The launch event took place in the UK in June 2021, with nine subsequent events co-hosted by partners across:
- Latin America and in Chile
A further nine thematically-focused events were organised by the research community, covering topics such as:
- ocean and insect resilience
- the impact of climate change on human health.
Turning commitments into action
Dr Sarah Webb, Associate Director, International at the Natural Environment Research Council, part of UKRI, said:
This events series has made a significant contribution to our understanding of the challenges of adapting to climate change.
It recommends a way ahead to help governments worldwide turn COP26 commitments into action.
There is a clear role for UKRI to meet demand for relevant, accessible climate adaptation data and evidence.
We are also embedding adaptation, collaboration and equity across all our research.
Read the report: UKRI report outlines key priorities for climate change adaptation
Watch our compilation video to view highlights from the events series.
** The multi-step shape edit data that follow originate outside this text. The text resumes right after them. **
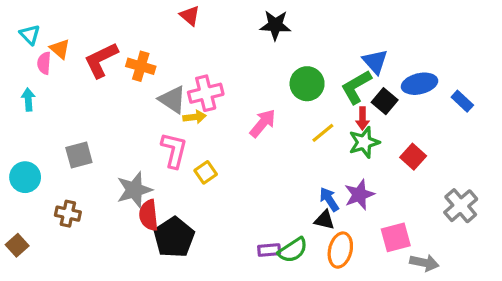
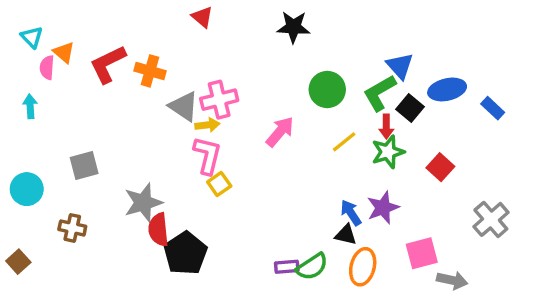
pink L-shape: (174, 150) -> (207, 155), moved

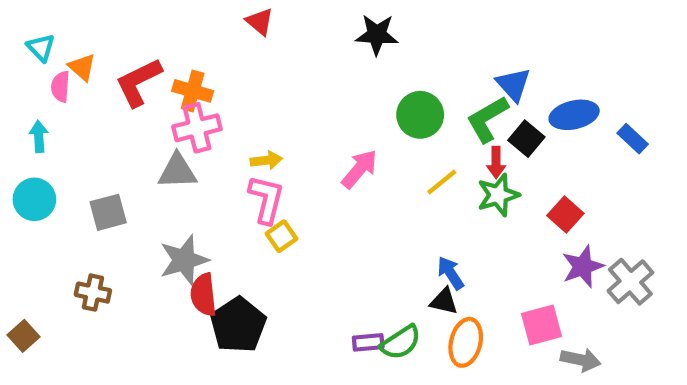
pink cross: (219, 100) -> (197, 128), moved
gray triangle: (184, 106) -> (177, 171), moved, turned -36
cyan circle: (27, 189) -> (34, 199), moved
purple star: (383, 208) -> (583, 267), moved

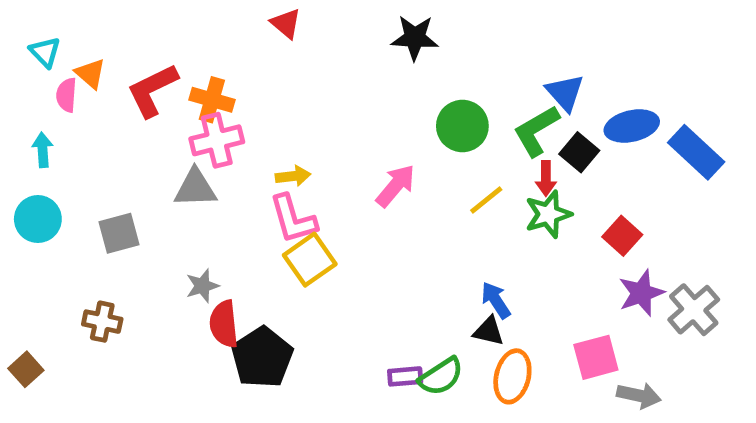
blue rectangle: (633, 139) -> (696, 152), size x1.6
pink L-shape: (266, 199) -> (293, 219), turned 150
yellow square: (281, 236) -> (310, 260), size x1.5
gray star: (184, 260) -> (202, 286), size x0.6

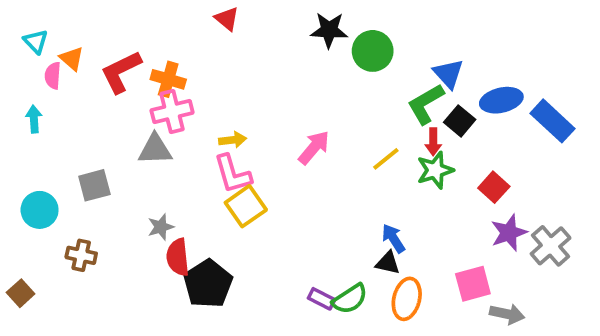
green circle: (462, 126) -> (373, 51), moved
cyan circle: (38, 219) -> (40, 210), moved
purple rectangle: (405, 376) -> (322, 299), turned 32

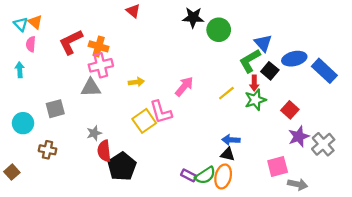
orange triangle: (72, 59) -> (35, 22), moved
pink L-shape: (233, 174) -> (161, 112), moved
blue arrow: (393, 238) -> (231, 140), turned -54
orange ellipse: (407, 299) -> (223, 176), moved

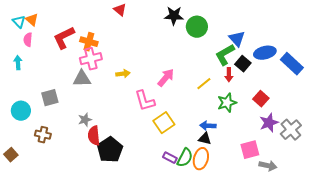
green star: (255, 100) -> (227, 103), moved
yellow square: (144, 121) -> (164, 123), moved
green semicircle: (205, 175) -> (185, 158), turned -30

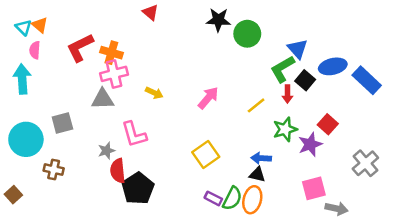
cyan arrow: (18, 63) -> (22, 79), size x1.6
yellow arrow: (123, 74) -> (154, 93), turned 32
pink L-shape: (145, 101) -> (134, 134), moved
cyan circle: (21, 111) -> (26, 139), size x1.4
purple star: (269, 123) -> (310, 144), moved

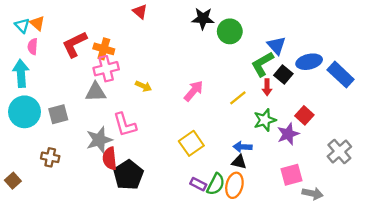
cyan circle: (26, 139) -> (24, 112), moved
gray star: (106, 151) -> (99, 140), size x1.6

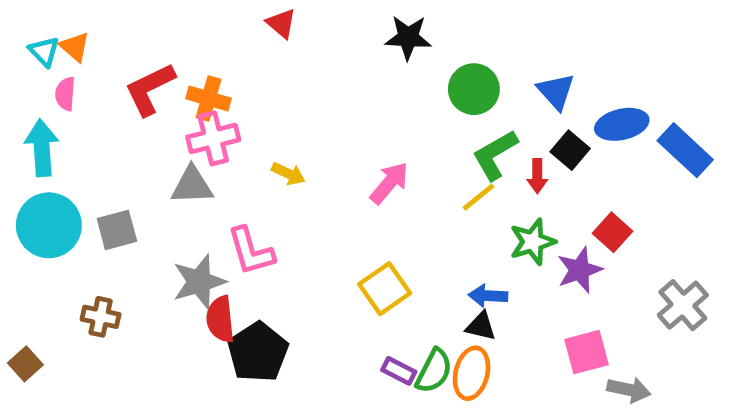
green circle: (230, 31) -> (474, 89), moved
green L-shape: (262, 64) -> (495, 155), moved

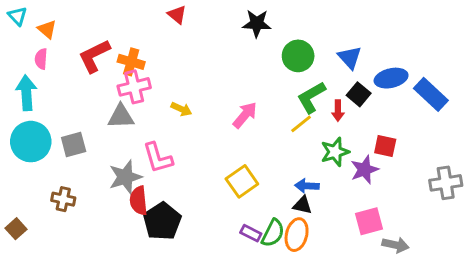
cyan triangle: (44, 52) -> (17, 16), moved
red square: (612, 232) -> (385, 146), turned -30
gray cross: (683, 305) -> (446, 183), moved, turned 32

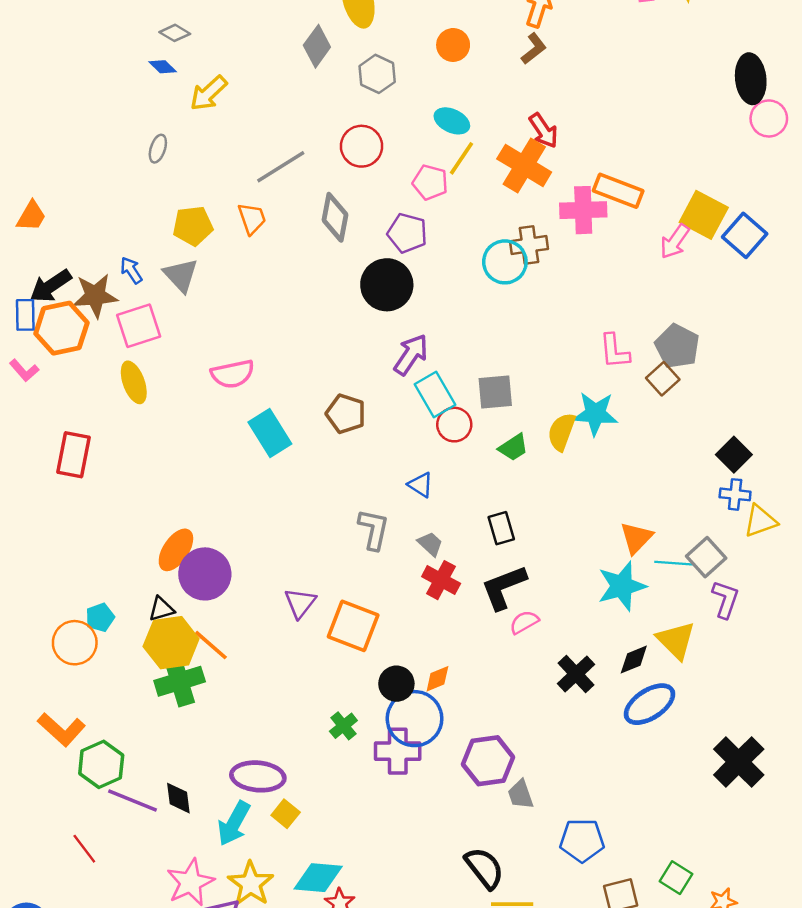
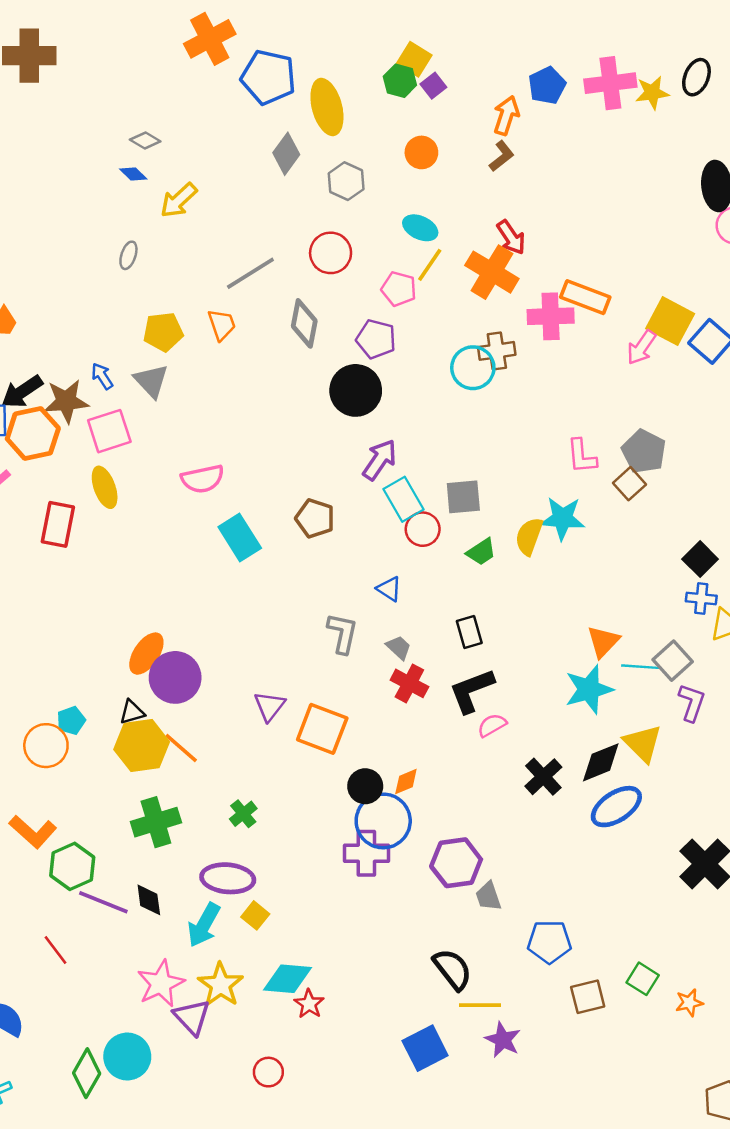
red rectangle: (74, 455) -> (58, 524), moved
black diamond: (634, 660) -> (601, 762), size x1.4
green cross: (180, 681) -> (156, 822), moved
green cross: (343, 726) -> (243, 814), moved

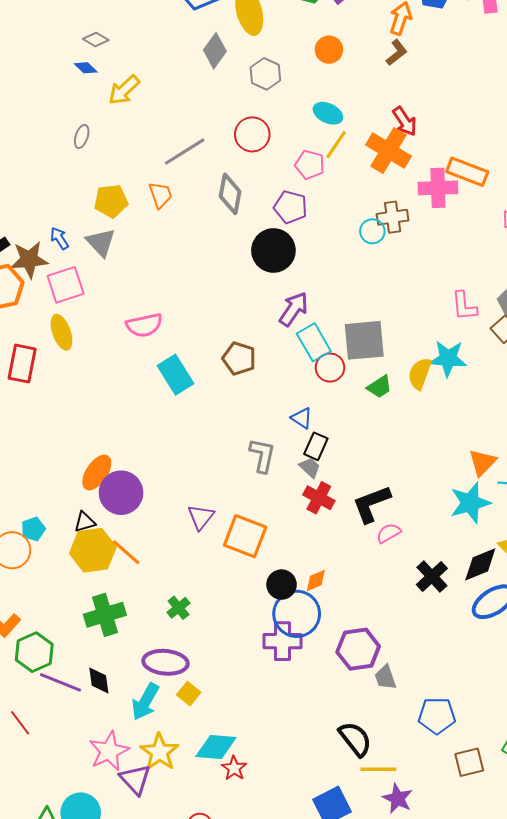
cyan circle: (473, 368) -> (372, 231), size x0.7
gray square: (463, 497) -> (364, 340), size x1.4
black rectangle: (469, 632) -> (316, 446), moved, turned 40

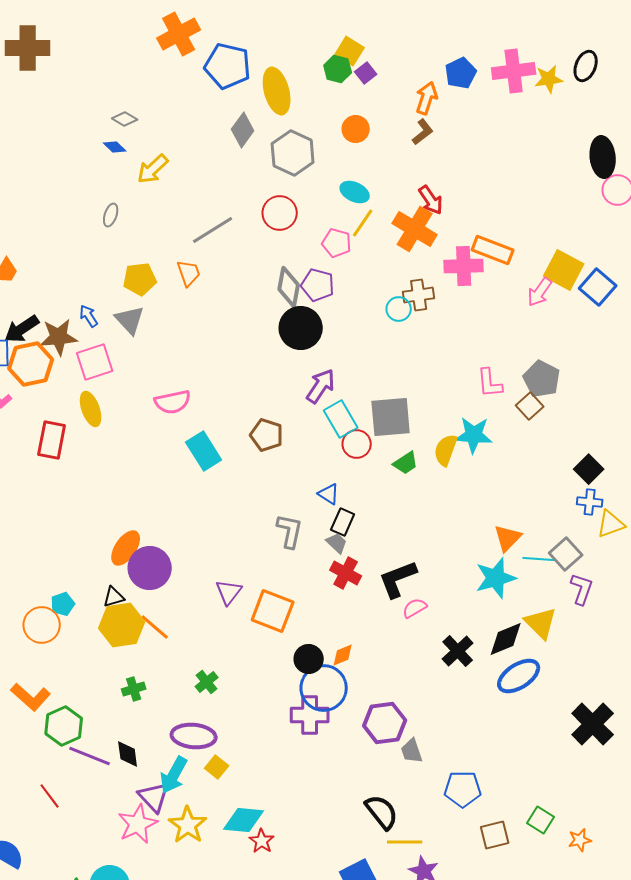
gray hexagon: (265, 74) -> (293, 153), size x1.4
gray diamond: (230, 194) -> (289, 287), moved
green cross: (105, 615) -> (134, 689), size x0.6
purple triangle: (135, 779) -> (154, 797), moved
Collaborative climate adaptation research
UKRI is working with other UK and international government bodies to drive forwards interdisciplinary, international and cross-stakeholder collaborative climate adaptation research through a wide variety of programmes, such as:
- UKRI-Foreign, Commonwealth and Development Office Future Climate for Africa programme
- UKRI-Met Office UK Climate Resilience Programme.
The UK Collaborative for Development Research (UKCDR) recently reviewed UK-funded research on climate change and international development.
The review highlighted the crucial role of funders in enabling impact and recommended improvements in aligning research to local contexts and in the sustainability of the funding cycle.
UKCDR have also developed the Equitable Partnerships Resource Hub which brings together relevant tools, guidance and resources from global partners focused on ensuring equity in international research partnerships.
Briefings for policymakers
The Royal Society has produced a series of briefings for policymakers on key science and technology areas for accelerating global progress towards ‘net zero’ and increased resilience to climate change.
Adaptation Research Alliance
A bold new coalition of global adaptation actors has been created, the Adaptation Research Alliance (ARA).
ARA will catalyse and scale investment in action-oriented research and innovation for adaptation that strengthens resilience in communities most vulnerable to climate change.
Advance of COP26
A significant advance of COP26 was in adaptation and resilience gaining high-level political traction, support, and recognition, with many countries announcing allocations to the Adaptation Fund and the Least Developed Countries Fund.
Glasgow climate pact
Consensus amongst world leaders on urgently accelerating climate action is growing, with nearly 200 countries having agreed the Glasgow climate pact (PDF, 7.55MB) and outstanding elements of the Paris Agreement at COP26.